Excerpts: 5-6-44 to 5-17-44 World War ll London Blitz


  • Saturday May 6, 1944 
In the Catholic Herald of yesterday, is printed this: “An allied woman who does not wish even her nationality disclosed because the people she worked with might be arrested and put to death by the Nazi’s talked to me in London about her experiences in Hungary. She escaped there from one of the occupied countries and worked for some time in the underground movement with others of her compatriots who have escaped. Two or three months ago she managed to get to this country by way of Romania, Bulgaria and Turkey, a great deal of the journey being done on foot although she managed to travel on trains when she could board them away from the big towns. She arrived in Hungary about March, 1943, and spent seven months there.” (Then there are a couple of columns about what she saw, etc.) This is what caught my attention, and what I wish to stress: “But” and this was said very sadly, “I sometimes wonder if resistance to the Nazi’s does any good to a country. It is heroic and noble, I know, to resist as the Poles have done, but what have they gained? They have lost three and a half million of their people, not to speak of one and half million deported to Russia, and their position is not going to be too happy in peace. Big nations cannot understand the position of small nations who have to live beside powerful neighbors. To resist them may only be folly. It may only be abnormal. It is unfair to judge those who feel they are unable to do so… Everyday some member of the underground movements in Europe gives up his or her life for the course of freedom from the Nazi yoke.
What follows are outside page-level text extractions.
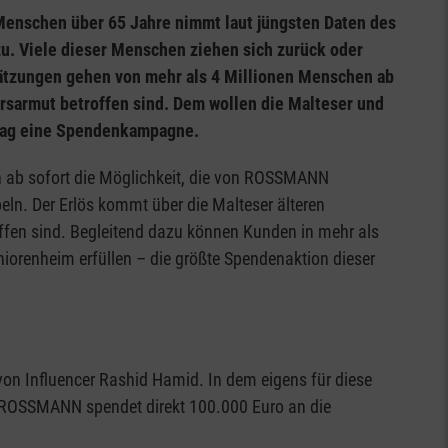
Menschen über 65 Jahre nimmt laut jüngsten Daten des
u. Viele dieser Menschen ziehen sich zurück oder
ätzungen gehen von mehr als 4 Millionen Menschen ab
ersarmut betroffen sind. Dem wollen die Malteser und
tag eine Spendenkampagne.
 ab sofort die Möglichkeit, die von ROSSMANN
ln. Der Erlös kommt über die Malteser älteren
ffen sind. Begleitend dazu können Kunden in mehr als
orenheim erfüllen – die größte Spendenaktion dieser
von Influencer Rashid Hamid. In dem eigens für diese
“. ROSSMANN spendet direkt 100.000 Euro an die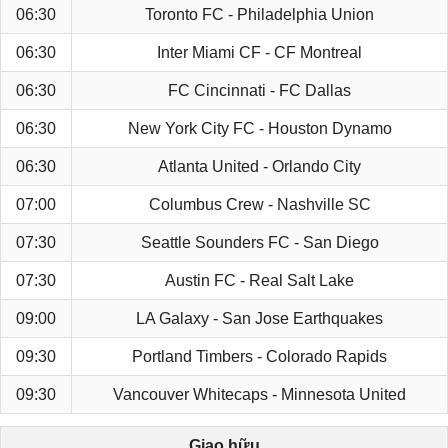
06:30
Toronto FC - Philadelphia Union
06:30
Inter Miami CF - CF Montreal
06:30
FC Cincinnati - FC Dallas
06:30
New York City FC - Houston Dynamo
06:30
Atlanta United - Orlando City
07:00
Columbus Crew - Nashville SC
07:30
Seattle Sounders FC - San Diego
07:30
Austin FC - Real Salt Lake
09:00
LA Galaxy - San Jose Earthquakes
09:30
Portland Timbers - Colorado Rapids
09:30
Vancouver Whitecaps - Minnesota United
Giao hữu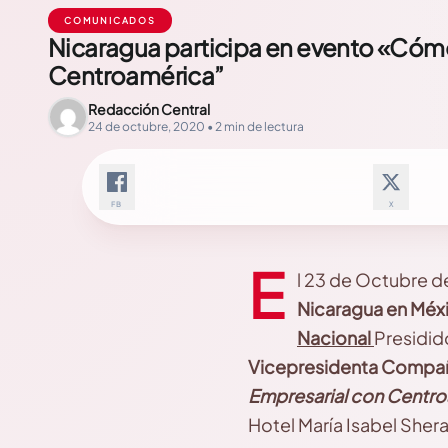
COMUNICADOS
Nicaragua participa en evento «Cóm
Centroamérica”
Redacción Central
24 de octubre, 2020 • 2 min de lectura
FB
X
E
l 23 de Octubre d
Nicaragua en Méx
Nacional
Presidid
Vicepresidenta Compañe
Empresarial con Centr
Hotel María Isabel Sher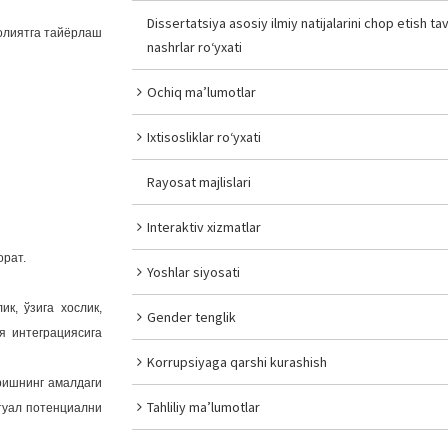
Dissertatsiya asosiy ilmiy natijalarini chop etish tav
аолиятга тайёрлаш
nashrlar ro‘yxati
Ochiq ma’lumotlar
Ixtisosliklar ro‘yxati
Rayosat majlislari
Interaktiv xizmatlar
орат.
Yoshlar siyosati
к, ўзига хослик,
Gender tenglik
я интеграциясига
Korrupsiyaga qarshi kurashish
ришнинг амалдаги
Tahliliy ma’lumotlar
ктуал потенциални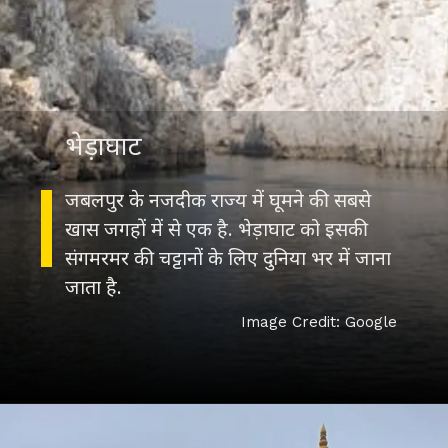
भेड़ाघाट
जबलपुर के नजदीक राज्य में घूमने की सबसे
खास जगहों में से एक है. भेड़ाघाट को इसकी
संगमरमर की चट्टानों के लिए दुनिया भर में जाना
जाता है.
Image Credit: Google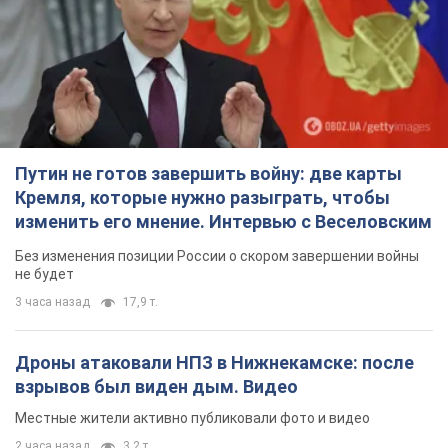
Путин не готов завершить войну: две карты
Кремля, которые нужно разыграть, чтобы
изменить его мнение. Интервью с Веселовским
Без изменения позиции России о скором завершении войны
не будет
3 часа назад
17,9 т.
Дроны атаковали НПЗ в Нижнекамске: после
взрывов был виден дым. Видео
Местные жители активно публиковали фото и видео
2 часа назад
3,2 т.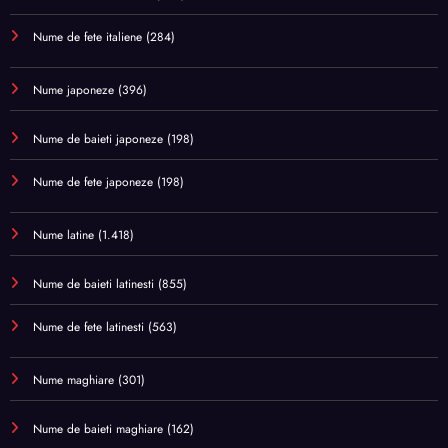
Nume de fete italiene
(284)
Nume japoneze
(396)
Nume de baieti japoneze
(198)
Nume de fete japoneze
(198)
Nume latine
(1.418)
Nume de baieti latinesti
(855)
Nume de fete latinesti
(563)
Nume maghiare
(301)
Nume de baieti maghiare
(162)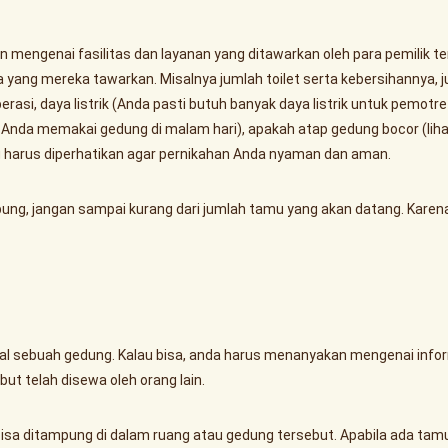
mengenai fasilitas dan layanan yang ditawarkan oleh para pemilik t
yang mereka tawarkan. Misalnya jumlah toilet serta kebersihannya, 
si, daya listrik (Anda pasti butuh banyak daya listrik untuk pemotre
 Anda memakai gedung di malam hari), apakah atap gedung bocor (lih
ng harus diperhatikan agar pernikahan Anda nyaman dan aman.
ung, jangan sampai kurang dari jumlah tamu yang akan datang. Karen
al sebuah gedung. Kalau bisa, anda harus menanyakan mengenai infor
but telah disewa oleh orang lain.
isa ditampung di dalam ruang atau gedung tersebut. Apabila ada tam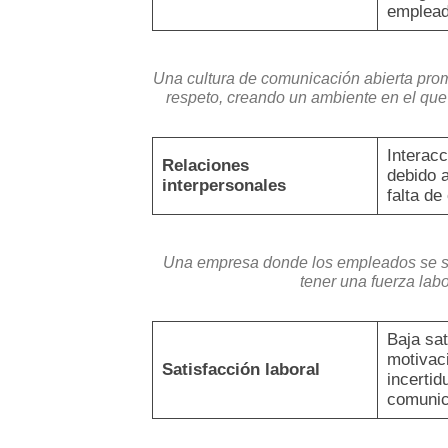
emplead
Una cultura de comunicación abierta prom
respeto, creando un ambiente en el que 
Interac
Relaciones
debido 
interpersonales
falta de
Una empresa donde los empleados se s
tener una fuerza lab
Baja sat
motivaci
Satisfacción laboral
incerti
comunic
I wonder sometimes, are we right? The end is not so rosy.”
  • Saturday May 13, 1944
Artie and Hilda moved into their house today. We have combed this house to gather enough furniture so that they can start on their own. Finally Bodger’s carried away a vanload. New furniture is absolutely unobtainable, but young couples starting up housekeeping, or folk who have been blitzed out, can obtain from the government a book of coupons permitting them to buy a certain limited amount of utility furniture. Artie says he can not get his coupons until he has his premises, then he must fill in forms, then he will be investigated (authorities will probably call here to interview us, to find out if his new address in authentic, and so on) then he will get his coupons, after that, then he must wait until the merchant procures it, probably up to three months. What a game! So we’ve furnished him. This makes me think of Mother furnishing homes for Eric out of surpluses of her house. There is a heavy rainstorm this evening, and a big drop in the temperature. We have had summer weather for a month past, maybe all the summer we are going to get this year.
  • Wednesday May 17, 1944
Artie and Hilda came today, in time for lunch, and afterwards Artie laid the lino in the front bedroom, from which we had let him take away the large blue carpet. Hilda looks very well. They tell me they have received a card from Joan inviting them to spend the evening this coming Friday with her in Hammersmith.